Tourism industry and local government representatives have appreciated the $12 million infrastructure, calling it a good start but they say more money is needed.

PM John Key acknowledged the funding was “definitely not” enough to cover long-term infrastructure requirements, but it was a starting point and would be reviewed later on.

New Zealand government is open to the idea of providing more funding in future and PM said that the Government will consider any proposals from the tourism sector that could deliver a big financial boost.

The announcement comes after tourism operators called for a central fund to help them build facilities and infrastructure to deal with an influx of travellers.

“For some of these communities, you think the likes of Franz Josef or Fox or Stewart Island or wherever it might be, they have a very small rating base, so the capacity for them to deliver the kind of infrastructure that we need off their rating base is often a challenge” New Zealand’s PM said.

Key said the Government would prefer its funding to be matched dollar for dollar by the communities, although it was possible that communities unable to do so could still receive cash.

Nea Zealand’s Tourism Industry think it’s a good start but look for more funding

Tourism Industry Aotearoa had called on the Government to set up a central infrastructure fund of up to $100 million to support local communities dealing with an influx of tourists.

Chris Roberts, the association’s chief executive, said Key’s announcement was “a good start”, but more money would likely be needed.

“If presented with enough sensible investments that provide a long term return for New Zealand, there will be good reasons for government to look at adding to the initial funding.”

Roberts said the tourism industry was dealing with “unprecedented growth levels”, and smaller regions did not have enough money to pay for the tourism infrastructure they needed.

Local Government New Zealand president Lawrence Yule said the funding needed to be seen as the “first tranche” of support.

“$12 million over four years is better than what we had yesterday – I’m pleased because these things can often take time, but actually in a pretty short time the Government responded and we’re grateful for that.” Yule said the initial funding would likely go towards “basic amenities” like toilet blocks.

Local authorities were working with the tourism industry to develop a sustainable funding model for infrastructure.

They would present their work to the Government at the end of the year for consideration “in a more significant way” in next year’s Budget.

New Zealand’s tourism sector has exceeded forecasts by hitting an expected $32.5billion of tourist spending in the year to March, but getting visitors out of hot-spots like Queenstown to visit further afield is proving difficult.

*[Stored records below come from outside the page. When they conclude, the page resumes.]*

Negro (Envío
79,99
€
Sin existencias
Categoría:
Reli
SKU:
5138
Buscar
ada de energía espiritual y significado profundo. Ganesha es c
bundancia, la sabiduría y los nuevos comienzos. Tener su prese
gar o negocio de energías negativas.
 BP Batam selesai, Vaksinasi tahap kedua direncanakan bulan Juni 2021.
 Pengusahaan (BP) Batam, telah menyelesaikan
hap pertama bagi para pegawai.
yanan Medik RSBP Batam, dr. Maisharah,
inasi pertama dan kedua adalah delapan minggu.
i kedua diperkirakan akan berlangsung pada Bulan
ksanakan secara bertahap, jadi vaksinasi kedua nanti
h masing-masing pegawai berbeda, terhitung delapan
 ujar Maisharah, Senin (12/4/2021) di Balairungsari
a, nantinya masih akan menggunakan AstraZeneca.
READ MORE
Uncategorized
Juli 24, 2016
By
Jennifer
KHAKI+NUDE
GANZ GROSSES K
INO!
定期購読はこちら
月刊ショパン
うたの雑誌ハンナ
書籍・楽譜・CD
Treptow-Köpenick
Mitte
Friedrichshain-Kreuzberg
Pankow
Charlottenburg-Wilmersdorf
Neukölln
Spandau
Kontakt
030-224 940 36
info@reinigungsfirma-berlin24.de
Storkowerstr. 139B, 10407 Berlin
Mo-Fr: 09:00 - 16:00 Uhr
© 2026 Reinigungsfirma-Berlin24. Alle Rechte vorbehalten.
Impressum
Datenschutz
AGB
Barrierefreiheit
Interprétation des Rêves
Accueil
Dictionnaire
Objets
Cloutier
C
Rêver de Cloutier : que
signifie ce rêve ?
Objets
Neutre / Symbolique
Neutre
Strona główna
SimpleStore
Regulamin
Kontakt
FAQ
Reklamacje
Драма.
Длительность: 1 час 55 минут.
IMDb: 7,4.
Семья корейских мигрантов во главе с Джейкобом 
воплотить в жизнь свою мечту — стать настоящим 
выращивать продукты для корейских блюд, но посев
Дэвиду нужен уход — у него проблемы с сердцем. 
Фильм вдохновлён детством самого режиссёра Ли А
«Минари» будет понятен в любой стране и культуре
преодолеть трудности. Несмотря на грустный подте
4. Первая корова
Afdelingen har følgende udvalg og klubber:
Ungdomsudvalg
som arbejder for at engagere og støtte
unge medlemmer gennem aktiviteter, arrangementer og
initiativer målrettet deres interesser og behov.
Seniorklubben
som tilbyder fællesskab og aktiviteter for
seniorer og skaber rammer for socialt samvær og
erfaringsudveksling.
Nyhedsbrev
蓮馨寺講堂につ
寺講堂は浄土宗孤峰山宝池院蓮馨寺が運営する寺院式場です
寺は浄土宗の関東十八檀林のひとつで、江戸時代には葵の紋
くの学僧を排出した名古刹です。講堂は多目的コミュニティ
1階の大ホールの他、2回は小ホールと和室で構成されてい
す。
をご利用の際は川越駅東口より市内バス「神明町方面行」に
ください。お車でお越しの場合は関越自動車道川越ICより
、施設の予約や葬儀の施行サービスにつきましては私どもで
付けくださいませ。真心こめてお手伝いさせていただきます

Tourism Industry Association’s (TIA) chief executive Chris Roberts released a report on the industry’s tourism strategy, Tourism 2025, which had a goal of increasing tourism revenue to $41billion in 2025.

Two years into that strategy, revenue had risen from $27billion to $32.5billion, more than the growth rate required to reach the goal. The value of the visitor economy had also grown. Arrivals in the country were up 9.6% last year and visitor spending rose 31%.

In the two years, total international arrivals were up 15.6%, hotel revenue per room was up 23.3%, and guest nights up 10.7%

But Mr Roberts said along with trying to attract tourists in off-peak times, “dispersal” – getting tourists to visit regions outside major tourist hotspots – was an issue.

Improving the spread of tourism across the country would ensure all regions benefited, as well as taking the pressure off popular destinations such as Queenstown, where “the strain is going to come” in summer.

“We could take another million visitors tomorrow, if they are dispersed around the country,” Mr Roberts said.